I pulled open the filing cabinet drawers one by one. I had tried to do this when I was thirteen or fourteen, and found them locked. Locked doors meant secrets. I had searched and searched for a key, a kind of fury rising through me, but found nothing. This time the drawers opened with a metallic grumble. The top one was still filled with thin green folders, my father’s narrow black handwriting on tiny plastic-covered labels. Girls’ School Reports. Girls’ Music Certificates. Girls’ Newspaper Pieces. I pulled out a yellowed newspaper cutting. Hampstead Girl Runs to Victory – a picture of Cee in her sports kit, holding up a medal on a thick striped ribbon. I dropped it back into place, and picked out a school report: ‘It is difficult to know if Alice abandons things – projects, trains of thought, essays – because she is bored, or because she lacks the confidence to see things through to their conclusion.’ Mrs Ward. She smelt of Sugar Puffs. Her front teeth were crooked. I put the report back and slammed the drawer shut. The next drawer was also full of green folders, but they were empty and the labels had been removed from their plastic holders.
* * *
The shoe bank has a metal drawer, like a bank deposit box. The names of the charities that will benefit are painted down one side in cheery green letters. I’m sorry, I’m sorry, I say inside my head, as I listen to the bags of his shoes drop on top of bags of other people’

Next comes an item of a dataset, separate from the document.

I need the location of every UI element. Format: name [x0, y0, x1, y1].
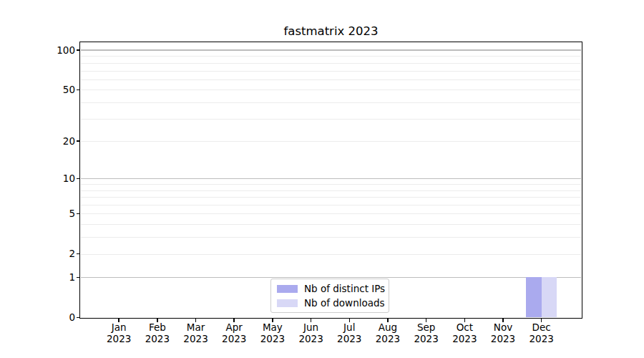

s shoes. He used to cover the kitchen table with newspaper on Sunday afternoon and line up his shoes. He’d put the polish on with a soft yellow duster, scrub and shine with a fat wooden-handled brush. Can you see your face in them, Alice? he’d ask. I’d hold them up to my nose and sniff the sharp, chemical scent. Not yet, a bit more, I’d say. A hard taskmaster, he’d call me. Whenever he left the house, even after he’d retired, he’d wear ironed trousers and shoes that shone. I don’t think he ever owned a pair of trainers. The lot of them will end up, laces tied together, in charity shops that smell of old carpets, their chipboard shelves crammed with single plates, saucerless cups, ugly cut-glass vases, porcelain animals, dejected-looking dolls.
* * *
‘Do you think Dad felt like that?’ I ask Cee on the way back.
She frowns.
‘Like you said about Martin. Do you think he’d have – you know, died for us?’
A kid on a bike sways in and out of the traffic. He wears a grey tracksuit, holds a mobile phone to his ear. I used to feel like that – invincible.
‘I’m sure he did,’ Cee says. ‘He wasn’t the kind of person to show it. But it doesn’t mean—’
‘I always felt he wished they’d stuck with just the two of you.’
‘Oh, Alice.’ There’s something in her tone of voice that makes my stomach dip. I look at her. She knows I’m looking, but she stares straight ahead.
‘What does that mean?’ I say.
Her jaw tenses. ‘That’s an awful thing to think. He loved you.’
‘You told me they fought when I was born.’
‘I did not. When on earth did I say that?’
I shrug. ‘Years ago. I must have been six, seven maybe.’
‘Well, that hardly counts, does it?’
‘I don’t see why not.’
‘Kids say stuff. We were just kids.’
‘You’d have been fifteen, and anyway, Tilly says kids see more than she does, sometimes.’